───── DATA UNDER STUDY
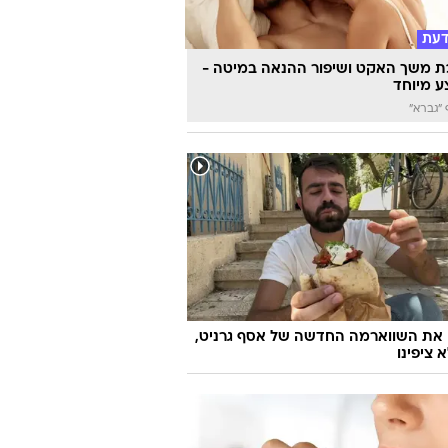
דעת
 משך האקט ושיפור ההנאה במיטה -
 מיוחד
"גברא"
 את השווארמה החדשה של אסף גרניט,
 ציפינו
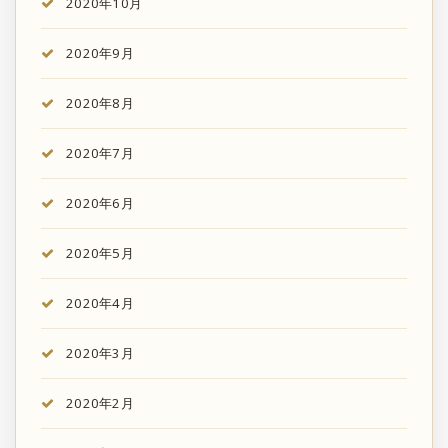
2020年10月
2020年9月
2020年8月
2020年7月
2020年6月
2020年5月
2020年4月
2020年3月
2020年2月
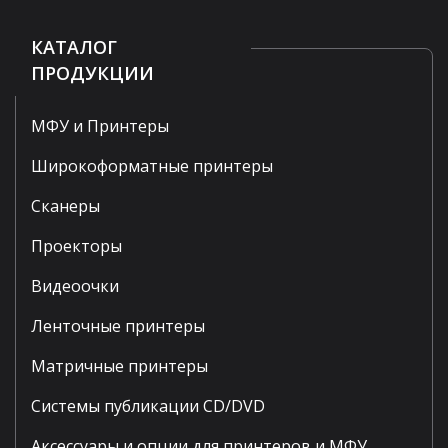
КАТАЛОГ
ПРОДУКЦИИ
МФУ и Принтеры
Широкоформатные принтеры
Сканеры
Проекторы
Видеоочки
Ленточные принтеры
Матричные принтеры
Системы публикации CD/DVD
Аксессуары и опции для принтеров и МФУ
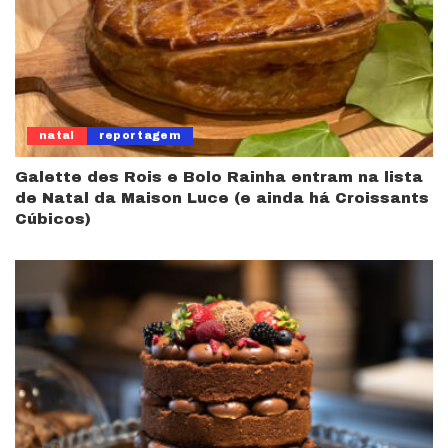
natal
reportagem
Galette des Rois e Bolo Rainha entram na lista
de Natal da Maison Luce (e ainda há Croissants
Cúbicos)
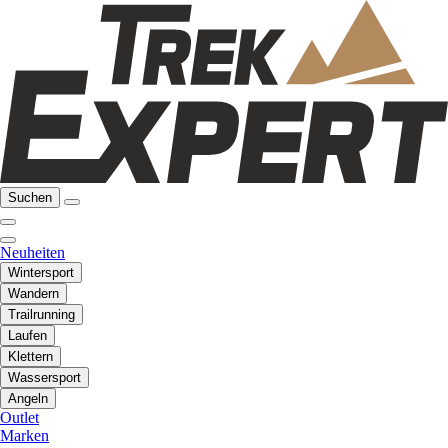
Suchen
Neuheiten
Wintersport
Wandern
Trailrunning
Laufen
Klettern
Wassersport
Angeln
Outlet
Marken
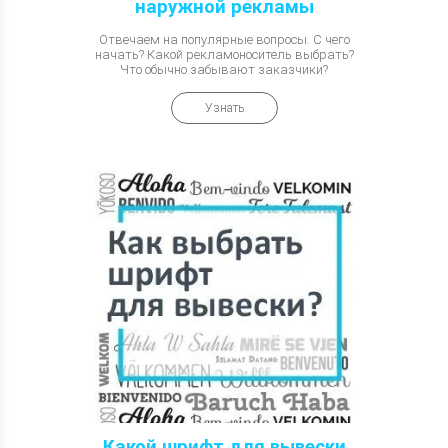
наружной рекламы
Отвечаем на популярные вопросы. С чего
начать? Какой рекламоноситель выбрать?
Что обычно забывают заказчики?
Узнать
Какой шрифт для вывески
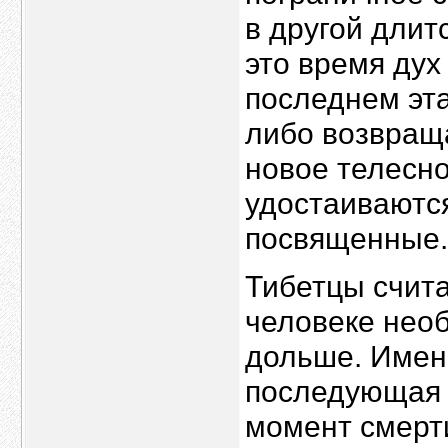
в другой длит
это время дух
последнем эта
либо возвраща
новое телесн
удостаиваютс
посвященные.
Тибетцы счит
человеке нео
дольше. Имен
последующая с
момент смерт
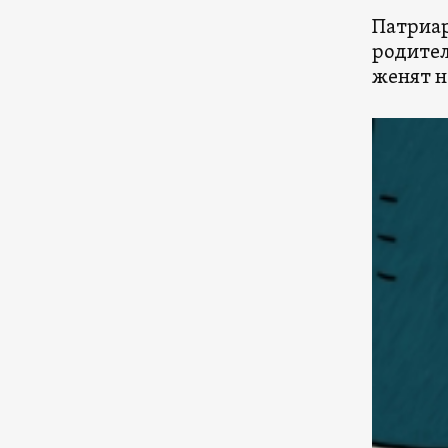
Патриар
родител
женят н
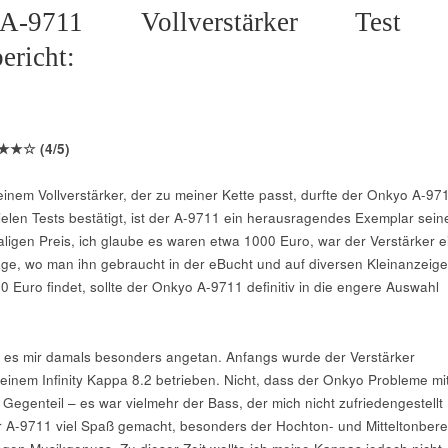
-9711 Vollverstärker Test
ericht:
★★☆
(4/5)
inem Vollverstärker, der zu meiner Kette passt, durfte der Onkyo A-97
vielen Tests bestätigt, ist der A-9711 ein herausragendes Exemplar sein
ligen Preis, ich glaube es waren etwa 1000 Euro, war der Verstärker e
age, wo man ihn gebraucht in der eBucht und auf diversen Kleinanzeig
 Euro findet, sollte der Onkyo A-9711 definitiv in die engere Auswahl
 es mir damals besonders angetan. Anfangs wurde der Verstärker
 einem Infinity Kappa 8.2 betrieben. Nicht, dass der Onkyo Probleme mi
Gegenteil – es war vielmehr der Bass, der mich nicht zufriedengestellt
r A-9711 viel Spaß gemacht, besonders der Hochton- und Mitteltonbere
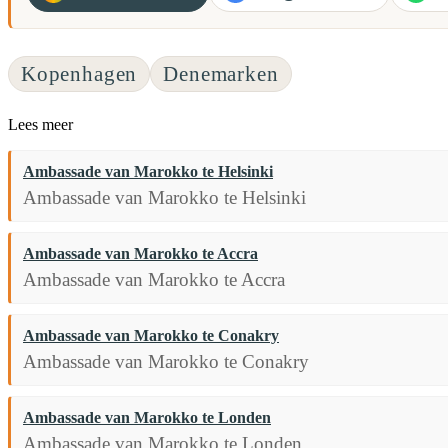
Kopenhagen
Denemarken
Lees meer
Ambassade van Marokko te Helsinki
Ambassade van Marokko te Helsinki
Ambassade van Marokko te Accra
Ambassade van Marokko te Accra
Ambassade van Marokko te Conakry
Ambassade van Marokko te Conakry
Ambassade van Marokko te Londen
Ambassade van Marokko te Londen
──────────
— ASSIGNED TASK —
An exact copy of every entry, without pictures, should be your output.

— PROBLEM SOLUTION —
דעת
 משך האקט ושיפור ההנאה במיטה -
 מיוחד
"גברא"
 את השווארמה החדשה של אסף גרניט,
 ציפינו
2020年10月
2020年9月
2020年8月
2020年7月
2020年6月
2020年5月
2020年4月
2020年3月
2020年2月
КАТАЛОГ
ПРОДУКЦИИ
МФУ и Принтеры
Широкоформатные принтеры
Сканеры
Проекторы
Видеоочки
Ленточные принтеры
Матричные принтеры
Системы публикации CD/DVD
Аксессуары и опции для принтеров и МФУ
natal
reportagem
Galette des Rois e Bolo Rainha entram na lista
de Natal da Maison Luce (e ainda há Croissants
Cúbicos)
Suchen
Neuheiten
Wintersport
Wandern
Trailrunning
Laufen
Klettern
Wassersport
Angeln
Outlet
Marken
наружной рекламы
Отвечаем на популярные вопросы. С чего
начать? Какой рекламоноситель выбрать?
Что обычно забывают заказчики?
Узнать
Какой шрифт для вывески
в другой длит
это время дух
последнем эта
либо возвраща
новое телесн
удостаиваютс
посвященные.
Тибетцы счит
человеке нео
дольше. Имен
последующая с
момент смерт
Патриар
родител
женят н
-9711 Vollverstärker Test
ericht:
★★☆
(4/5)
inem Vollverstärker, der zu meiner Kette passt, durfte der Onkyo A-97
vielen Tests bestätigt, ist der A-9711 ein herausragendes Exemplar sein
ligen Preis, ich glaube es waren etwa 1000 Euro, war der Verstärker e
age, wo man ihn gebraucht in der eBucht und auf diversen Kleinanzeig
 Euro findet, sollte der Onkyo A-9711 definitiv in die engere Auswahl
 es mir damals besonders angetan. Anfangs wurde der Verstärker
 einem Infinity Kappa 8.2 betrieben. Nicht, dass der Onkyo Probleme mi
Gegenteil – es war vielmehr der Bass, der mich nicht zufriedengestellt
r A-9711 viel Spaß gemacht, besonders der Hochton- und Mitteltonbere
Kopenhagen
Denemarken
Lees meer
Ambassade van Marokko te Helsinki
Ambassade van Marokko te Helsinki
Ambassade van Marokko te Accra
Ambassade van Marokko te Accra
Ambassade van Marokko te Conakry
Ambassade van Marokko te Conakry
Ambassade van Marokko te Londen
Ambassade van Marokko te Londen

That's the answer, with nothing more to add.